Di mana Kinerja penyaluran TKD ditopang oleh Dana Bagi Hasil (DBH), Dana Alokasi Umum (DAU), Dana Alokasi Khusus Non Fisik (DAK Non Fisik), dan Dana Desa yang menunjukkan tren positif. Penyaluran TKD telah mendukung APBD di 18 pemerintah daerah di wilayah Sumatera Selatan, dengan harapan bahwa pemanfaatannya digunakan untuk belanja produktif yang memberikan efek berganda (multiplier effect) bagi masyarakat.
Lebih lanjut, ia mengungkapkan bahwa Komisi II DPR RI dalam kesempatan itu juga melakukan pengawasan terhadap perkebunan kelapa sawit di provinsi Sumsel. Pasalnya, perkebunan Kelapa Sawit di Sumsel sebagian besar belum memiliki HGU.

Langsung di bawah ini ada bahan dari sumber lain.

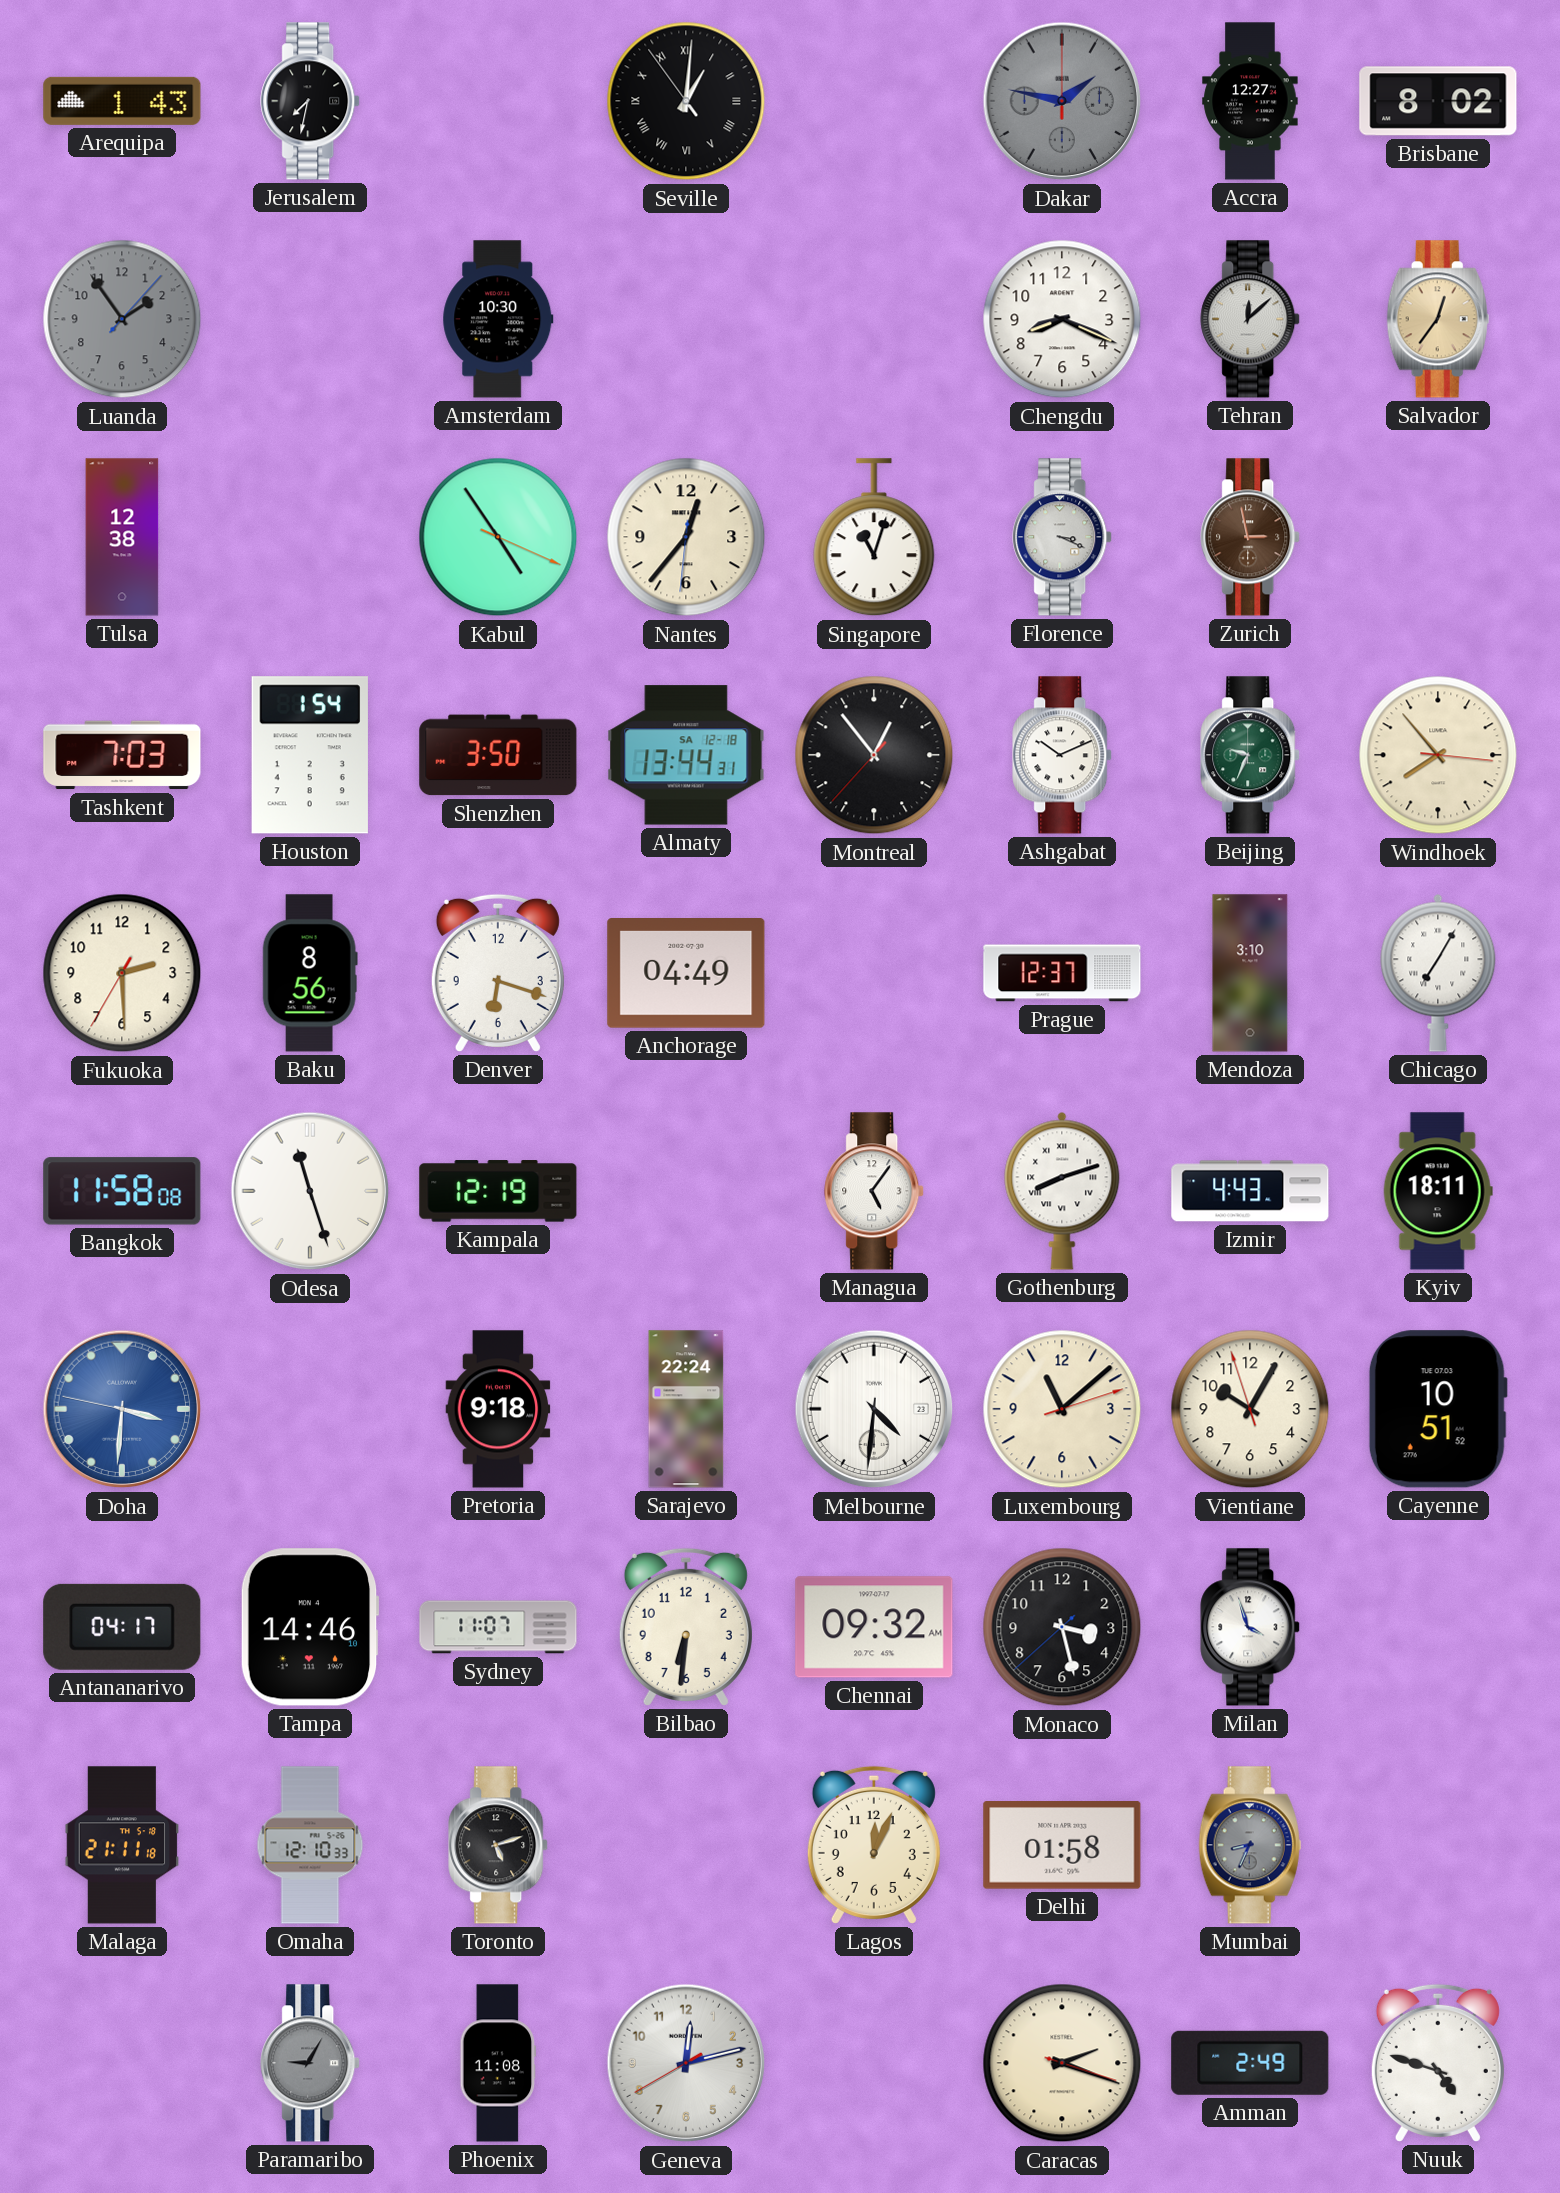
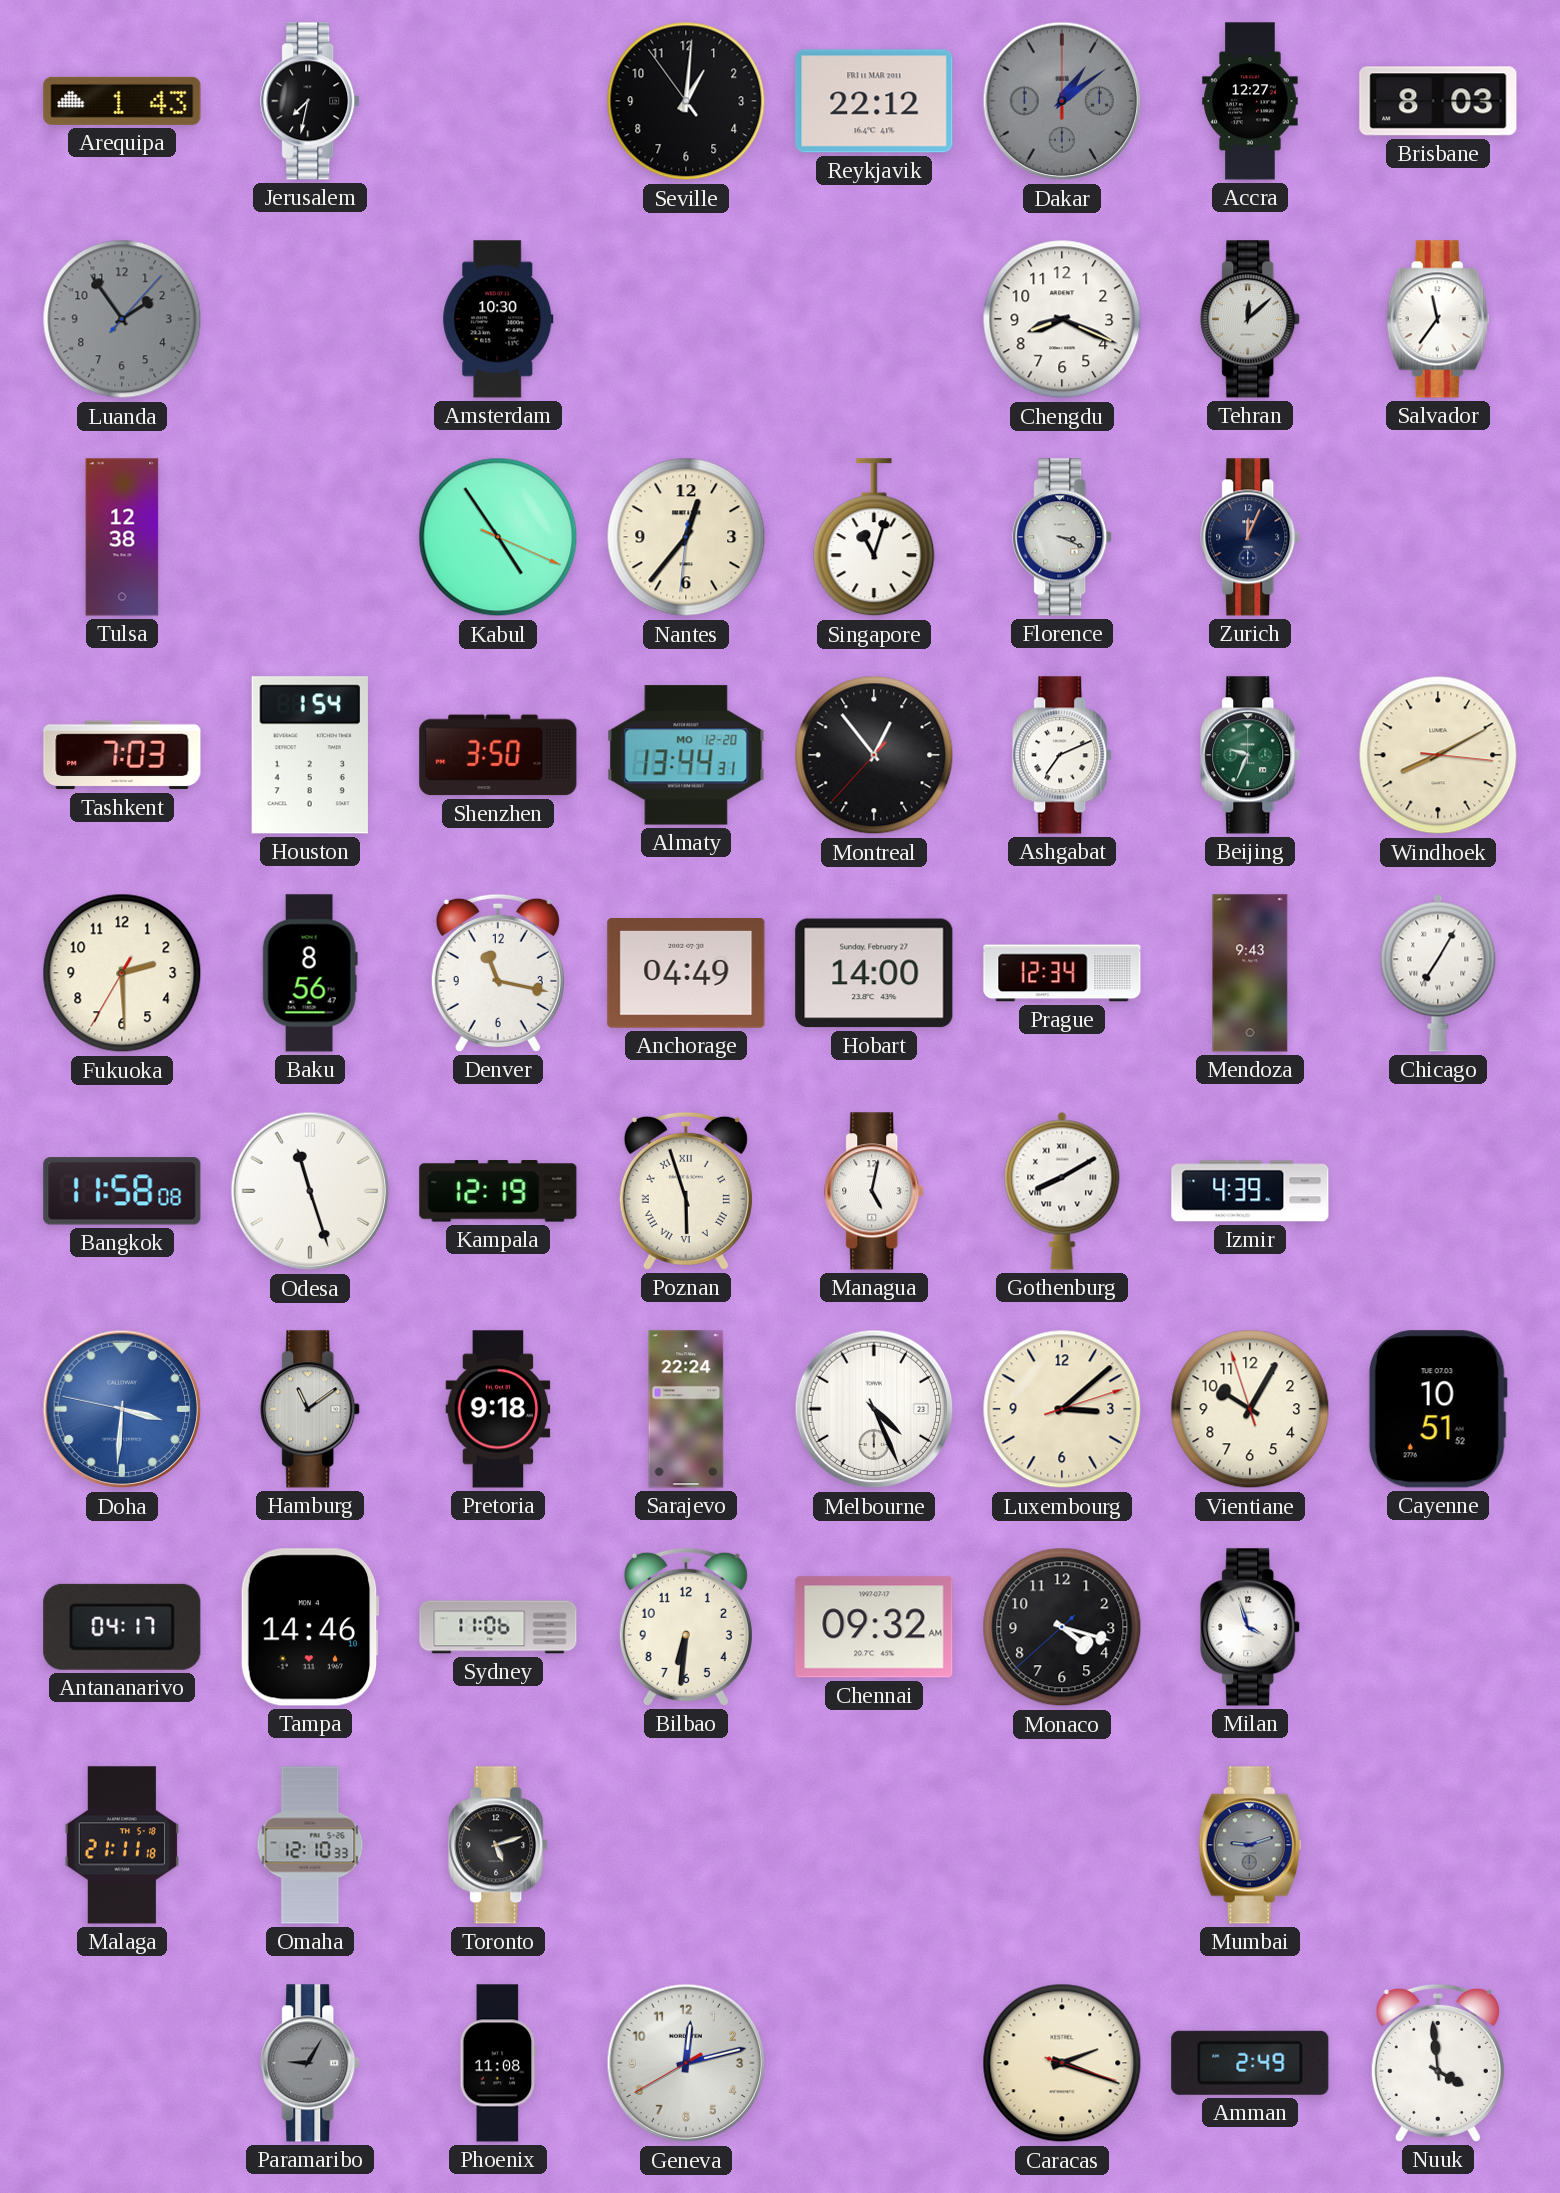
Seville numerals: Roman -> Arabic
Reykjavik: none -> 22:12
Dakar: 1:47 -> 1:09
Brisbane: 8:02 -> 8:03
Salvador: 12:36 -> 11:36
Salvador dial: champagne -> white
Zurich: 2:58 -> 12:04
Zurich dial: brown -> navy
Almaty date: SA 12-18 -> MO 12-20
Ashgabat: 10:11 -> 7:11
Windhoek: 7:53 -> 8:10
Denver: 6:18 -> 11:17
Hobart: none -> 14:00
Prague: 12:37 -> 12:34
Mendoza: 3:10 -> 9:43
Poznan: none -> 5:57
Managua: 5:06 -> 5:02
Gothenburg: 8:12 -> 8:10
Izmir: 4:43 -> 4:39
Kyiv: 18:11 -> none
Hamburg: none -> 11:09
Melbourne: 4:31 -> 4:26
Luxembourg: 11:08 -> 3:08
Sydney: 11:07 -> 11:06
Monaco: 3:27 -> 4:17
Lagos: 12:04 -> none
Delhi: 01:58 -> none
Mumbai: 8:34 -> 9:12
Nuuk: 4:48 -> 3:59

Maka dari itu, ia berharap Kementerian ATR/BPN dapat dengan kooperatif berkoordinasi bersama para kepala daerah di Provinsi Sumsel, khususnya di Kabupaten/Kota untu memanggil para perusahaan-perusahaan agar segera mengeluarkan sertifikat HGU di masing-masing perkebunannya.
Lebih lanjut ia menilai, jika itu tidak dilakukan, maka akan ada kerugian paling tidak dua hal. Pertama, perusahaan itu tidak memiliki legalitas terhadap tanah dan kebunnya dan kalau kemudian digugat dan seterusnya tentu memiliki kerugian dan kelemahan hukum. Kedua, negara dirugikan karena tidak ada pajak apapun yang masuk ke negara.
“Sementara mereka telah menikmati tanah dengan segala keuntungan ekonominya. Saya kira ini kita tidak menyalahkan siapapun. Posisi kita adalah ingin bergotong royong bersama-sama menyelesaikan persoalan ini ke depan,” jelas Politisi Fraksi Partai NasDem ini.
“Bagi Komisi II, satu hukum pertanahan itu harus tegak dan berdaulat di Indonesia. Yang kedua, Komisi II menjadi bagian dari signifikansinya pendapatan keuangan negara melalui sektor pertanahan ini,” tegasnya.